BEGIN

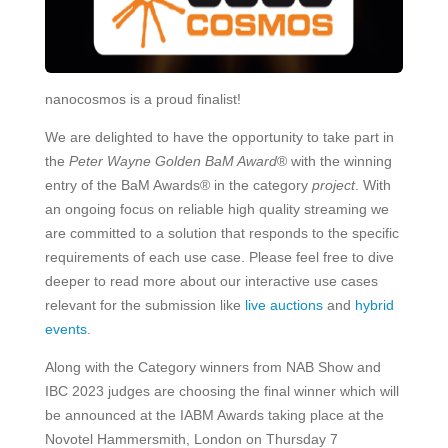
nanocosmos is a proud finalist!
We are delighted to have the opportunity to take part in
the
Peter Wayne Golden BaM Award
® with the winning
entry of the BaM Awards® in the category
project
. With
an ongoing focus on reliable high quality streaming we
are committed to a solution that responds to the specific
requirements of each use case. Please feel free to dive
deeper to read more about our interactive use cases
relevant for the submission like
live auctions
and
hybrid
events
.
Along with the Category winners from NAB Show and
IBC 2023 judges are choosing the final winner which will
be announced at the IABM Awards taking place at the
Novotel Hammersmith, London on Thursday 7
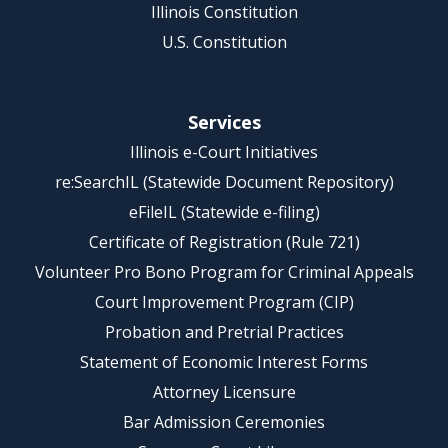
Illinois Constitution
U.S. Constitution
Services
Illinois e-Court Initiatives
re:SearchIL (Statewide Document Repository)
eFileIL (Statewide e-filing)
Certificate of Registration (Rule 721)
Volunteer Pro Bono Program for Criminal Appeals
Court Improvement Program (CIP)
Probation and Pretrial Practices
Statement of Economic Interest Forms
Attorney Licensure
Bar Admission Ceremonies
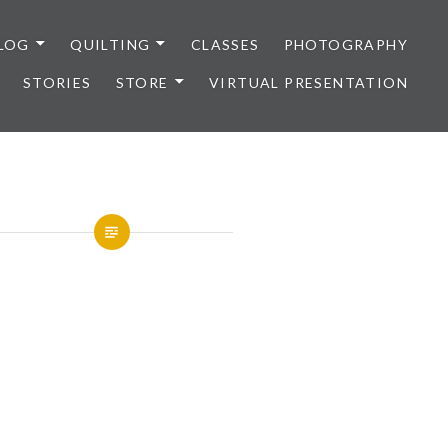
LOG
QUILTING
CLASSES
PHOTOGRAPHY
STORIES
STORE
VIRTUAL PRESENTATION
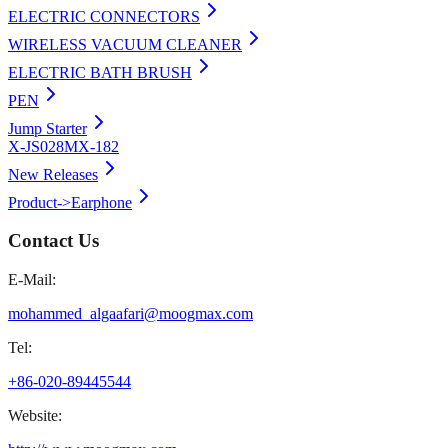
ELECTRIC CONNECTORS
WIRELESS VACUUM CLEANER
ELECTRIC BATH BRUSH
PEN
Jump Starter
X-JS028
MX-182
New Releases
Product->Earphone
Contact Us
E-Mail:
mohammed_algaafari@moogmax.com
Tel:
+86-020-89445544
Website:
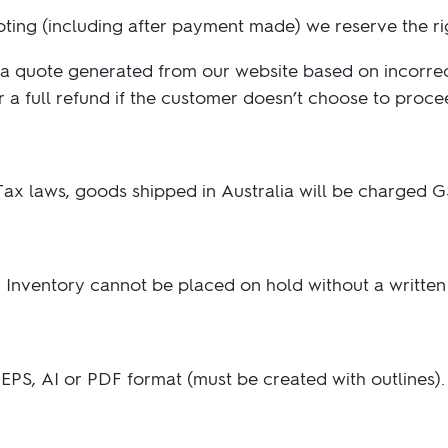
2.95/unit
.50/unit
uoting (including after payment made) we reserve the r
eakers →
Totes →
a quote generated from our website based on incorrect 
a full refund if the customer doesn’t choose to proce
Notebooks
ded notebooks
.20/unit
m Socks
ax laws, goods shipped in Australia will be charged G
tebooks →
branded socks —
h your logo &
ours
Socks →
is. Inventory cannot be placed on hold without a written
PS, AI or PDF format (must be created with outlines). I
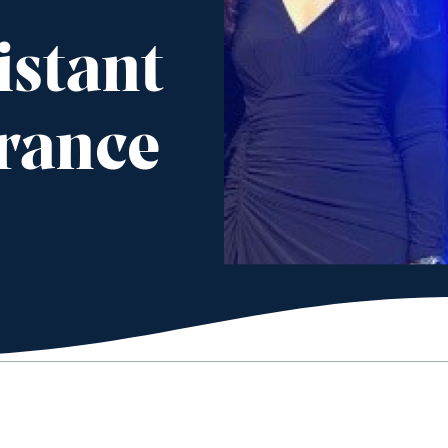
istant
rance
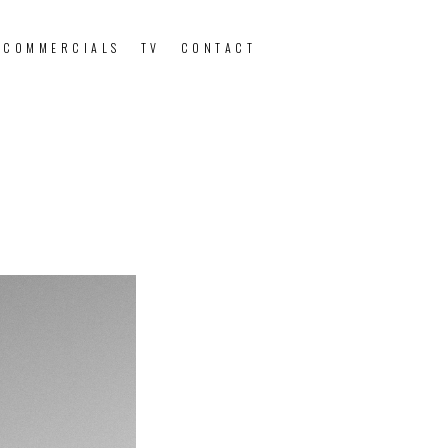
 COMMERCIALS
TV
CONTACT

END

[REQUIREMENT]:
The answer consists solely of the lines from the one holding "Illinois e-Court Initiatives" through the last line of the entries above, set down verbatim, without any pictures.

[OUTPUT]:
Illinois e-Court Initiatives
re:SearchIL (Statewide Document Repository)
eFileIL (Statewide e-filing)
Certificate of Registration (Rule 721)
Volunteer Pro Bono Program for Criminal Appeals
Court Improvement Program (CIP)
Probation and Pretrial Practices
Statement of Economic Interest Forms
Attorney Licensure
Bar Admission Ceremonies
LOG
QUILTING
CLASSES
PHOTOGRAPHY
STORIES
STORE
VIRTUAL PRESENTATION
ELECTRIC CONNECTORS
WIRELESS VACUUM CLEANER
ELECTRIC BATH BRUSH
PEN
Jump Starter
X-JS028
MX-182
New Releases
Product->Earphone
Contact Us
E-Mail:
mohammed_algaafari@moogmax.com
Tel:
+86-020-89445544
Website:
2.95/unit
.50/unit
uoting (including after payment made) we reserve the r
eakers →
Totes →
a quote generated from our website based on incorrect 
a full refund if the customer doesn’t choose to proce
Notebooks
ded notebooks
.20/unit
m Socks
ax laws, goods shipped in Australia will be charged G
tebooks →
branded socks —
h your logo &
ours
Socks →
is. Inventory cannot be placed on hold without a written
PS, AI or PDF format (must be created with outlines). I
istant
rance
 COMMERCIALS
TV
CONTACT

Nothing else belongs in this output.